Step 3: Simplify the Denominator: $P(A' \cup B')$

• Step 3a: Simplify the set expression $A' \cup B'$. We use De Morgan's Law, which states that the union of complements is the complement of the intersection: $(A \cap B)' = A' \cup B'$. Applying this directly: $A' \cup B' = (A \cap B)'$ Therefore, the denominator simplifies to $P((A \cap B)')$.

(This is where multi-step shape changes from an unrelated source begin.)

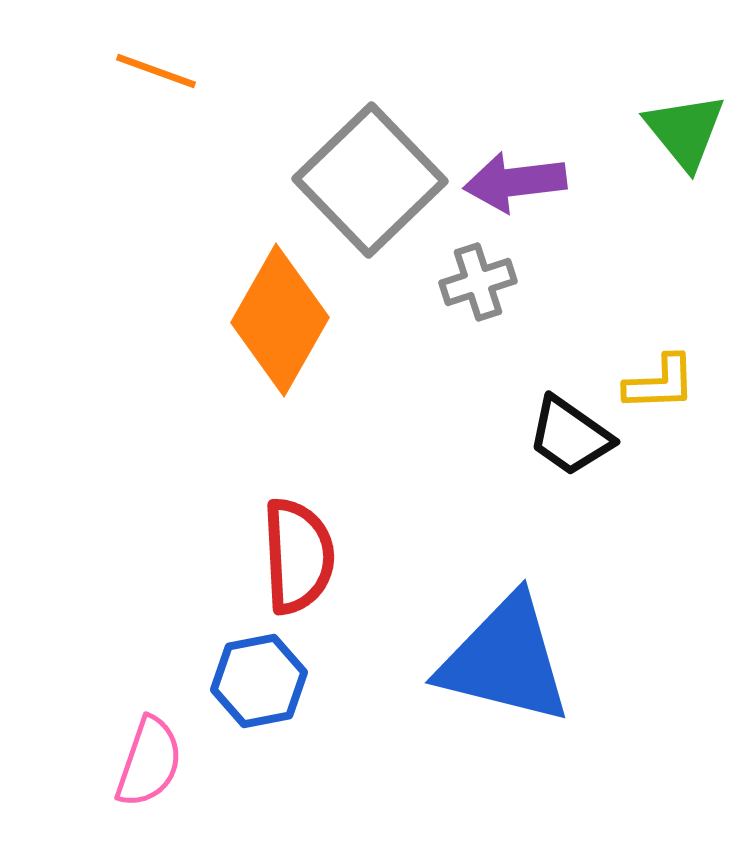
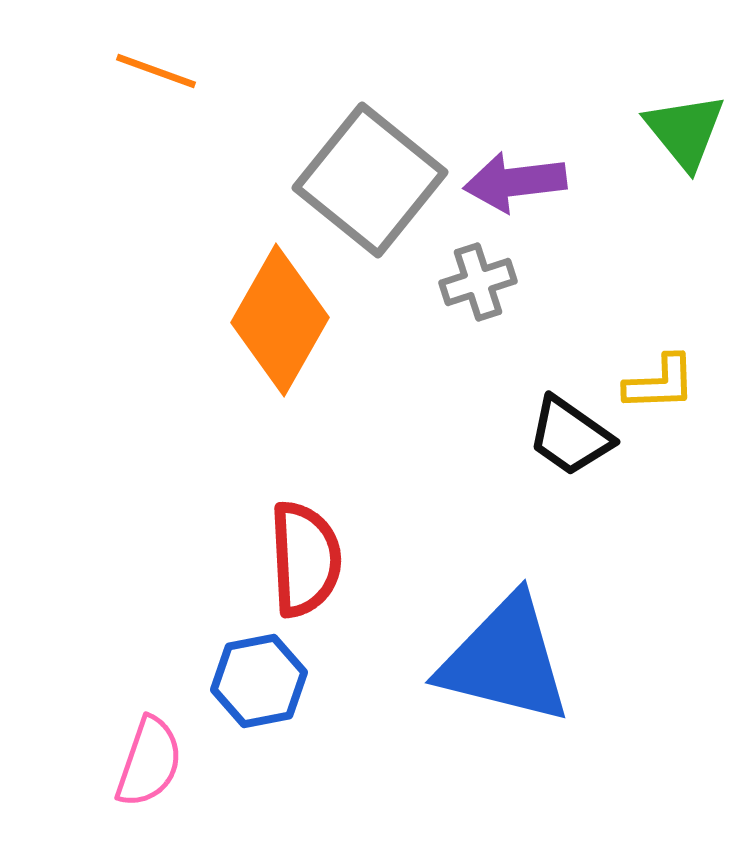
gray square: rotated 7 degrees counterclockwise
red semicircle: moved 7 px right, 3 px down
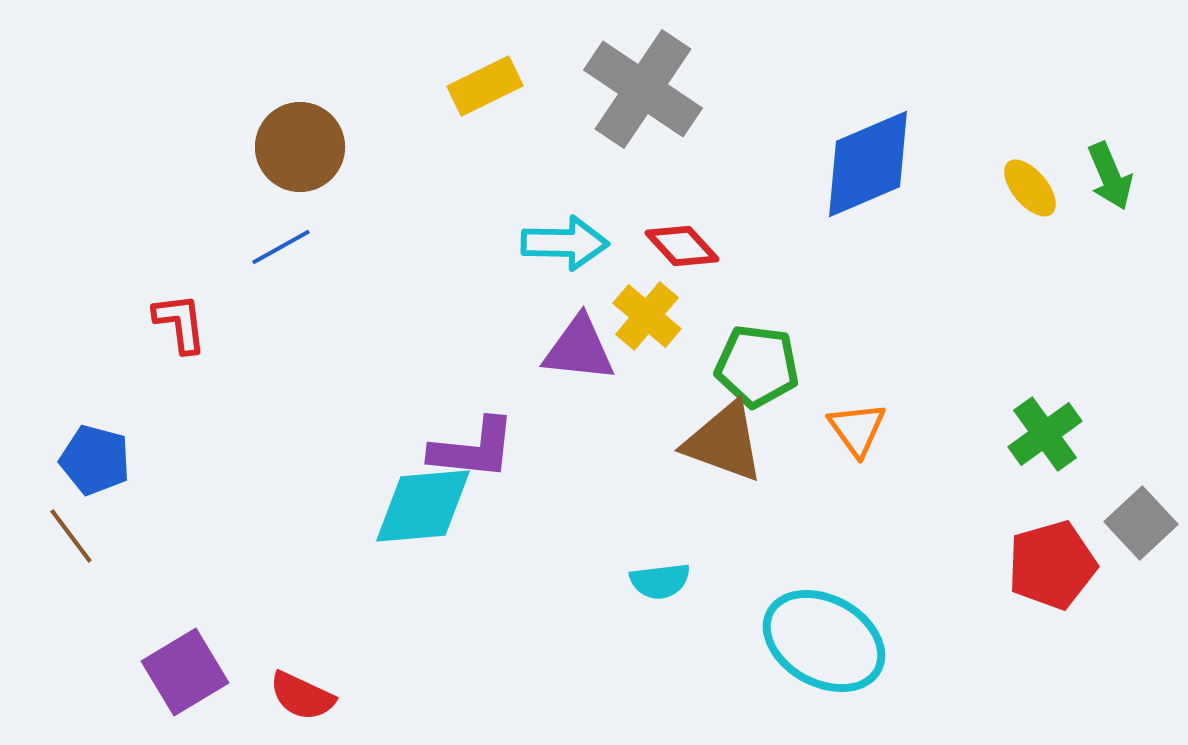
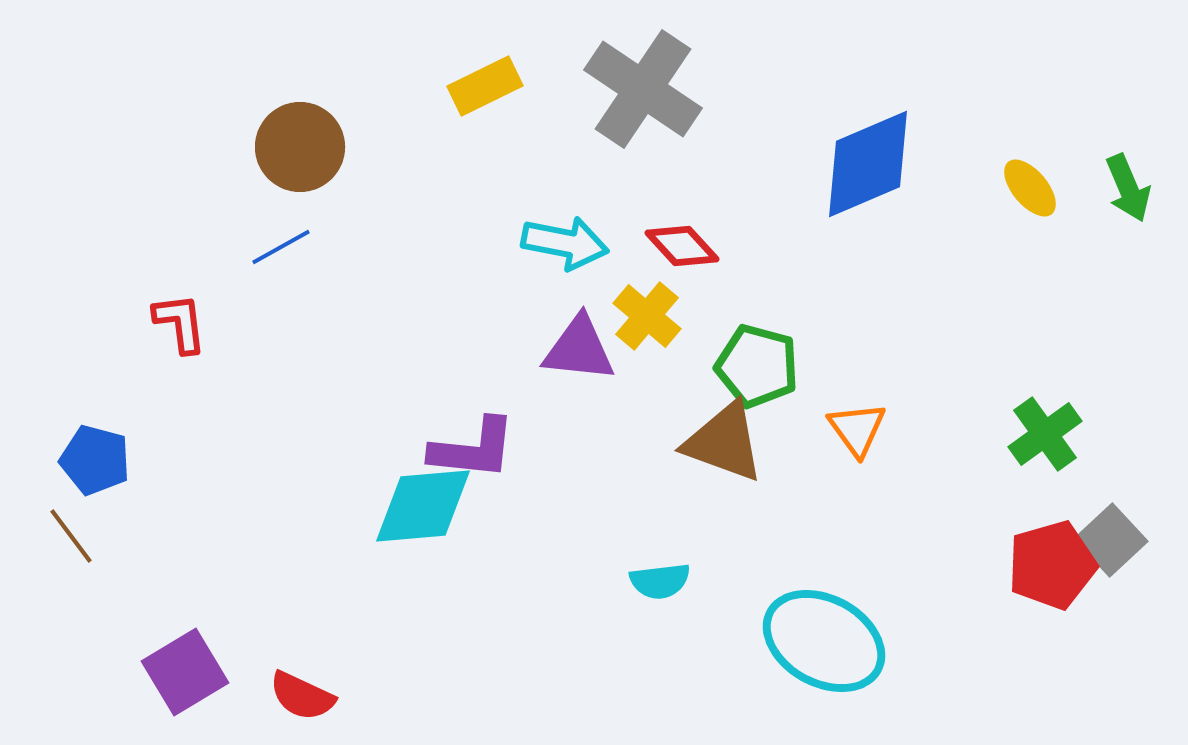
green arrow: moved 18 px right, 12 px down
cyan arrow: rotated 10 degrees clockwise
green pentagon: rotated 8 degrees clockwise
gray square: moved 30 px left, 17 px down
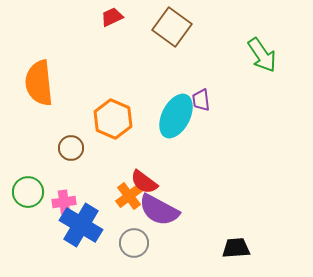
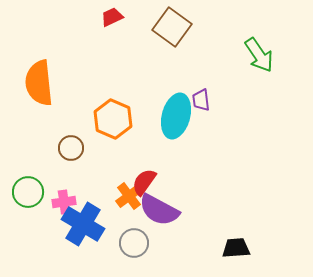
green arrow: moved 3 px left
cyan ellipse: rotated 12 degrees counterclockwise
red semicircle: rotated 88 degrees clockwise
blue cross: moved 2 px right, 1 px up
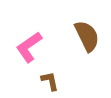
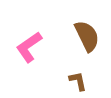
brown L-shape: moved 28 px right
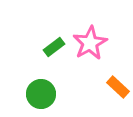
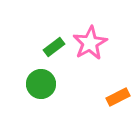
orange rectangle: moved 10 px down; rotated 70 degrees counterclockwise
green circle: moved 10 px up
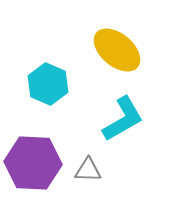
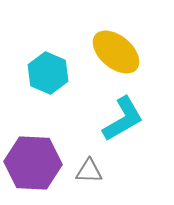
yellow ellipse: moved 1 px left, 2 px down
cyan hexagon: moved 11 px up
gray triangle: moved 1 px right, 1 px down
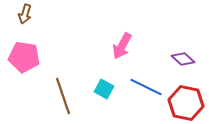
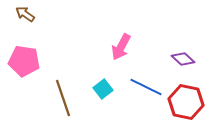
brown arrow: rotated 108 degrees clockwise
pink arrow: moved 1 px left, 1 px down
pink pentagon: moved 4 px down
cyan square: moved 1 px left; rotated 24 degrees clockwise
brown line: moved 2 px down
red hexagon: moved 1 px up
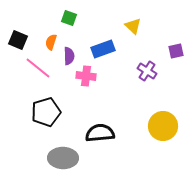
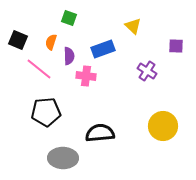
purple square: moved 5 px up; rotated 14 degrees clockwise
pink line: moved 1 px right, 1 px down
black pentagon: rotated 12 degrees clockwise
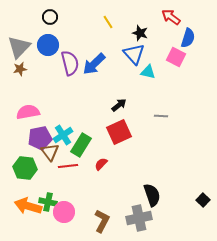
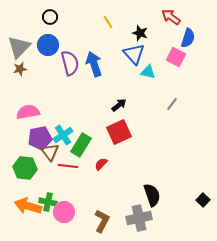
blue arrow: rotated 115 degrees clockwise
gray line: moved 11 px right, 12 px up; rotated 56 degrees counterclockwise
red line: rotated 12 degrees clockwise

• Step 3b: Express $P((A \cap B)')$ in terms of given probabilities. We use the Complement Rule, which states $P(X') = 1 - P(X)$. Applying this rule to the event $(A \cap B)$: $P((A \cap B)') = 1 - P(A \cap B)$

Step 4: Substitute and Calculate

Now we substitute the simplified expressions for the numerator and denominator back into the conditional probability formula: $P(A | (A' \cup B')) = \frac{P(A \cap B')}{P((A \cap B)')} = \frac{P(A) - P(A \cap B)}{1 - P(A \cap B)}$

We are given the following probabilities:

• $P(A) = \frac{2}{5}$
• $P(A \cap B) = \frac{3}{20}$

Substitute these values into the derived formula: $P(A | (A' \cup B')) = \frac{\frac{2}{5} - \frac{3}{20}}{1 - \frac{3}{20}}$

Perform the arithmetic:

• Calculate the numerator: To subtract the fractions, find a common denominator (20): $\frac{2}{5} - \frac{3}{20} = \frac{2 \times 4}{5 \times 4} - \frac{3}{20} = \frac{8}{20} - \frac{3}{20} = \frac{5}{20}$

• Calculate the denominator: To subtract the fraction from 1, write 1 as $\frac{20}{20}$: $1 - \frac{3}{20} = \frac{20}{20} - \frac{3}{20} = \frac{17}{20}$

• Divide the numerator by the denominator: $P(A | (A' \cup B')) = \frac{\frac{5}{20}}{\frac{17}{20}}$ Dividing by a fraction is equivalent to multiplying by its reciprocal: $P(A | (A' \cup B')) = \frac{5}{20} \times \frac{20}{17} = \frac{5}{17}$

3. Common Mistakes & Tips

• Misapplication of Set Identities: A common mistake is to confuse or misapply De Morgan's Laws or the distributive property. Always visualize with Venn diagrams if unsure. For instance, $A \cap (A' \cup B')$ is not simply $A \cap B'$ directly; the intermediate steps involving $A \cap A'$ are crucial.
• Incorrectly Calculating $P(A \cap B')$: Remember that $P(A \cap B')$ (A occurs, B does not) is $P(A) - P(A \cap B)$, not $P(A) - P(B)$.
• Arithmetic Errors: Fractions can be tricky. Ensure you find common denominators correctly for addition/subtraction and remember how to divide fractions.
• Simplify Set Expressions First: It's generally easier and less error-prone to simplify the set expressions (e.g., $A \cap (A' \cup B')$ and $A' \cup B'$) using set theory before applying probability rules.

4. Summary

We were asked to find the conditional probability $P(A | (A' \cup B'))$. We began by applying the definition of conditional probability. Then, we systematically simplified the numerator $P(A \cap (A' \cup B'))$ to $P(A) - P(A \cap B)$ using the distributive law and complement properties. Simultaneously, we simplified the denominator $P(A' \cup B')$ to $1 - P(A \cap B)$ using De Morgan's Law and the complement rule. Finally, we substituted the given probability values into the simplified expression and performed the arithmetic to arrive at the result $\frac{5}{17}$.

5. Final Answer

The conditional probability $P(A | (A' \cup B'))$ is $\frac{5}{17}$.

The final answer is $\boxed{\frac{5}{17}}$, which corresponds to option (B).